With this, the government gave communal land titles to around four thousand
people.
With
the loss of the forests and lands, the indigenous lose their homes and their
way of life. Before they would grow their crops and gather from the land around
them. Without this being a possibility now, the indigenous people now have to
sell their labor to various employers in order to make a living and survive.
They are losing their culture and ways of life. Their traditions are being lost
in favor of trying to push forward and living. Exploitation was easy for the
companies and very little about law was understood by the indigenous people.
Suddenly the people were finding themselves band from their own land and not
knowing what to do or who to turn to for help.
With
the Cambodian indigenous, recognition of rights to land came be difficult.
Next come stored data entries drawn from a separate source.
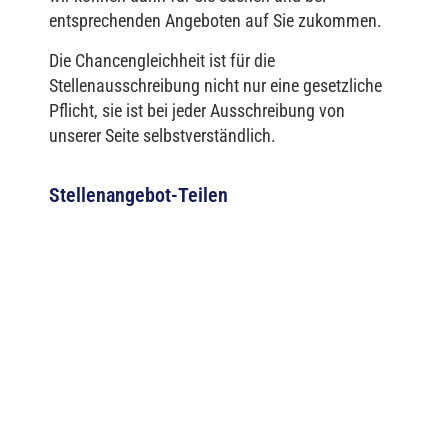
entsprechenden Angeboten auf Sie zukommen.
Die Chancengleichheit ist für die
Stellenausschreibung nicht nur eine gesetzliche
Pflicht, sie ist bei jeder Ausschreibung von
unserer Seite selbstverständlich.
Stellenangebot-Teilen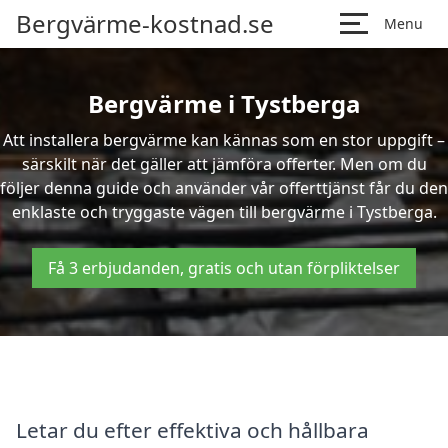
Bergvärme-kostnad.se
Menu
Bergvärme i Tystberga
Att installera bergvärme kan kännas som en stor uppgift –
särskilt när det gäller att jämföra offerter. Men om du
följer denna guide och använder vår offerttjänst får du den
enklaste och tryggaste vägen till bergvärme i Tystberga.
Få 3 erbjudanden, gratis och utan förpliktelser
Letar du efter effektiva och hållbara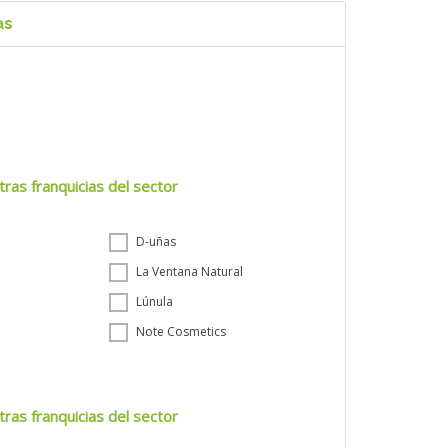
as
tras franquicias del sector
D-uñas
La Ventana Natural
Lúnula
Note Cosmetics
tras franquicias del sector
There is twenty-nine step process that needs to be followed and collective land
registration must be pushed through three different ministries. They must first
be recognized as indigenous, then the community must be considered a legal
entity, and finally a collective land title could be issued. With deception
though and disregard for laws, many rights are ignored and trampled with use of
laws that contradict each other.
Even
though there are groups helping, more and more each day, there needs to be more
done in order to help the indigenous people understand what they need to do in
order to get their rights heard and not ignored. More needs to be done in order
to not step all over the lives and rights of these people. Word needs to spread
to show the injustice of the situation at hand. This cannot go unseen and
ignored in the ignorance of the world at large. The indigenous peoples should
be encouraged to defend their rights and claim to the land, they should be made
to see that they can demand that they be heard, that they are not insignificant
in this world and they have just as much claim, if not more, to be there and
here as anyone else does in the end.